This is a general problem, wherever inheritance occurs. In principle, with object oriented programming languages, a developer of a parent Mammal class is meant to "contract" with developer's who might create children Dog or Cat classes to keep the parent interface stable. In practice developers of the child classes need to constantly test for breaks when the parent is updated.

In our case it might be that we don't even want to impose some theoretical "contract" on the developer of parent/base CSL styles. We might want to preserve the freedom of developers of parent/base CSL styles to change as much as they want. In which case even if we implement a properly functioning CSL inheritance mechanism (and wherever it is located) it might well be that child authors will always have to maintain a vigil for breaks to their style.

In any case, the current shape of my suggestion is that:

  • The functional goal is to have a CSL inheritance mechanism that is able to perform fine grained tweaks. For example, add a URL to a citation or remove quotes from a title. (As opposed to something less ambitious like merely override macros).
  • The ultimate location for the operation is to have the CSL inheritance mechanism folded into the CSL engine itself, rather than be ~~served~~ taken care of by a pre-processor.
  • For anyone having immediate needs for crude CSL inheritance could avail themselves right now of a diff tool. Either https://pypi.org/project/xmldiff/ or a line-based text diff tool (with a UI) like winmerge.
  • For the moment the most fruitful course of action will be to create a proof of concept "Pre-Processor Proper" that meets the functional goal. This can be used to test whether "The ultimate location for the operation" is wisely to be "folded into the CSL engine itself".

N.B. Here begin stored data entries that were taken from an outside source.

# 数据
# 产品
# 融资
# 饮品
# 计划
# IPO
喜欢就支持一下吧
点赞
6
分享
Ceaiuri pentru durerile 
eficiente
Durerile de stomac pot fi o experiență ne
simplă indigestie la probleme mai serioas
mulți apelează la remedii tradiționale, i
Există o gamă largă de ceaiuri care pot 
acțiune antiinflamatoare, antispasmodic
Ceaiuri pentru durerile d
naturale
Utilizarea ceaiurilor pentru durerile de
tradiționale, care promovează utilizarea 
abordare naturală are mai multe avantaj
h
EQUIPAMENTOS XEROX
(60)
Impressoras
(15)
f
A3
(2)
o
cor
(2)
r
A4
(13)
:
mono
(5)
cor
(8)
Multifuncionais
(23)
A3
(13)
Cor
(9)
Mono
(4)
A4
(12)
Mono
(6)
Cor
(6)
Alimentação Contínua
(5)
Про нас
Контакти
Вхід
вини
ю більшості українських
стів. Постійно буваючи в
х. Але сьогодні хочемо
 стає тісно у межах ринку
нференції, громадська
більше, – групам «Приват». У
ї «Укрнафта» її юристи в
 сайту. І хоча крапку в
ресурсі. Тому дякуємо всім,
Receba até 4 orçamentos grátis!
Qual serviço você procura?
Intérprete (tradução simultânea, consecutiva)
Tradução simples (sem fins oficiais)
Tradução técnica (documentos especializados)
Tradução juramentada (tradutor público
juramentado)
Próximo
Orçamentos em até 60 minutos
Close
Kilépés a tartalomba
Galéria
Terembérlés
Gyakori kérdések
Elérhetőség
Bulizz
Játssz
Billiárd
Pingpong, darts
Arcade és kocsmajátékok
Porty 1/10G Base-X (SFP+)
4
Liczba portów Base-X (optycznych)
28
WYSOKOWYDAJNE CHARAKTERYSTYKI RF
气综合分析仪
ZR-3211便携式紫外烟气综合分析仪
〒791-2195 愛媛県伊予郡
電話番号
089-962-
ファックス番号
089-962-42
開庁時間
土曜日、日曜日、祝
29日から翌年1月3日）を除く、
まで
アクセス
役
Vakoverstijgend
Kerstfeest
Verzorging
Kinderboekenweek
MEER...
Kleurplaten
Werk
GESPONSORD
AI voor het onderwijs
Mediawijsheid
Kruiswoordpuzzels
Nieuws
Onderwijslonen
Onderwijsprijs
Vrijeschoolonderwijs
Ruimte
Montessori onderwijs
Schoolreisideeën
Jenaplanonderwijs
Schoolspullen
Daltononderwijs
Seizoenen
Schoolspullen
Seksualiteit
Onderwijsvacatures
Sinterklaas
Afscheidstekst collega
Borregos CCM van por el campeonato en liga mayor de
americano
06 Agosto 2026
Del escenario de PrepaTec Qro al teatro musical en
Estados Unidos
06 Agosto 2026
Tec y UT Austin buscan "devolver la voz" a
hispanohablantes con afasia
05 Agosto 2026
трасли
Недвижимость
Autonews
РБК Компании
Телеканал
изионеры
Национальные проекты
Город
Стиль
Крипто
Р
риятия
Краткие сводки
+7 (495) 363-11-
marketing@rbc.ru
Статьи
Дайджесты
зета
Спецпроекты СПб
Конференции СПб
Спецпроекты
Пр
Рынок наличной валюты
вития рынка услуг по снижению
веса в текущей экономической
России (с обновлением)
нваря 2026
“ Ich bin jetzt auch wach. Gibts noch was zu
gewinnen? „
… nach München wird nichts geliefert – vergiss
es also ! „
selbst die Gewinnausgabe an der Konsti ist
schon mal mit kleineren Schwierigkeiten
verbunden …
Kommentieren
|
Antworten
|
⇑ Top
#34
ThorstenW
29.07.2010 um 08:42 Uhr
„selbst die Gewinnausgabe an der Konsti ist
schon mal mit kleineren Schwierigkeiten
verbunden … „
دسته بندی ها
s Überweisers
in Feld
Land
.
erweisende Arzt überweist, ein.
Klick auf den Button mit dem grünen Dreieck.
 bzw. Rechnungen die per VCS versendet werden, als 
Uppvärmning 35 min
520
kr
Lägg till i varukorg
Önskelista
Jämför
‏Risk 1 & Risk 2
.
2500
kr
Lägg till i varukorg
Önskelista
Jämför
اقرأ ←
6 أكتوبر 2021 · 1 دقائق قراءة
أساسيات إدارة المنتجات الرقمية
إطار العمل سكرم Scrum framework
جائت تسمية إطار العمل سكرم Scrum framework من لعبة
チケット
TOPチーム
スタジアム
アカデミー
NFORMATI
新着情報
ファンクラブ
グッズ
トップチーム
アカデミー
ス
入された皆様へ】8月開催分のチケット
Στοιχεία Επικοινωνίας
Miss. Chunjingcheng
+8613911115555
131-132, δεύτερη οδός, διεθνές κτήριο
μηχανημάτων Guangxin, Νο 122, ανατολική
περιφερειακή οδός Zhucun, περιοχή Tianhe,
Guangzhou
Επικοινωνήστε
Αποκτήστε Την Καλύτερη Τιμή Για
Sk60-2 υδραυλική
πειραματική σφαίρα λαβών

On the issue of who is to do this. I'm not yet putting my hand up to do this given current time constraints. Nor would I be expecting anyone to do this. As for all open source it's just a matter of who has the time and enthusiasm for it. So in the absence of any one or more putting their hand up to implement it perhaps the "deferred" tag remains right.

But putting to the side the willingness of anyone to implement the suggestion, does that all move the baton forward? Are there any further lateral ideas?

Edit 01: It doesn't directly make a ~~different~~ difference to our purposes but I was wrong to characterize WinMerge operating merely at the line level. It operates at the character level.

Edit 02: (With irony) edit to Edit01, so marked.

Edit03: "it's" -> "its".

Edit04: "served" to "taken care of". To remove the confusing impression that I might have been referencing a network server.

JohnLukeBentley avatar Jun 21 '20 02:06 JohnLukeBentley

Thanks for this well thought-out comment. Just one small comment: the advantage if pre-processors is that you have to actively choose which changes get incorporated, resolve conflicts and so on. That might be difficult if that is done internally by the CSL processor.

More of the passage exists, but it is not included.